Directions = An exact copy of all records is expected, minus the images.

Exercise material =
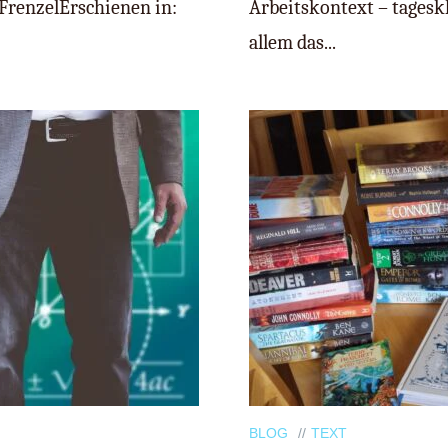
FrenzelErschienen in:
Arbeitskontext – tageskl
allem das...
BLOG
TEXT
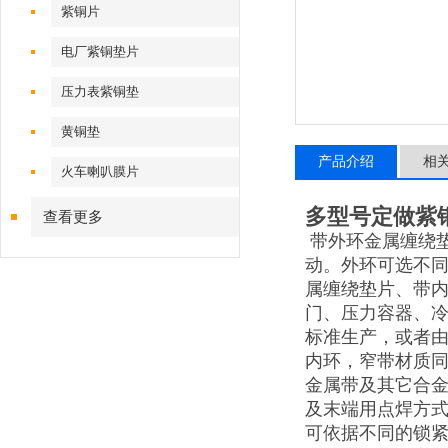
紫铜片
电厂紫铜垫片
压力表紫铜垫
黄铜垫
产品介绍
相
火车喇叭膜片
多型号定做紫
查看更多
带外环金属缠绕
动。外环可选不
属缠绕垫片、带
门、压力容器、冷凝
标准生产，或者由
内环，窄带材质同钢
金属带及其它合
及末端用点焊方
可依据不同的锁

Result of this exercise =
FrenzelErschienen in:
Arbeitskontext – tageskl
allem das...
BLOG
TEXT
紫铜片
电厂紫铜垫片
压力表紫铜垫
黄铜垫
产品介绍
相
火车喇叭膜片
多型号定做紫
查看更多
带外环金属缠绕
动。外环可选不
属缠绕垫片、带
门、压力容器、冷凝
标准生产，或者由
内环，窄带材质同钢
金属带及其它合
及末端用点焊方
可依据不同的锁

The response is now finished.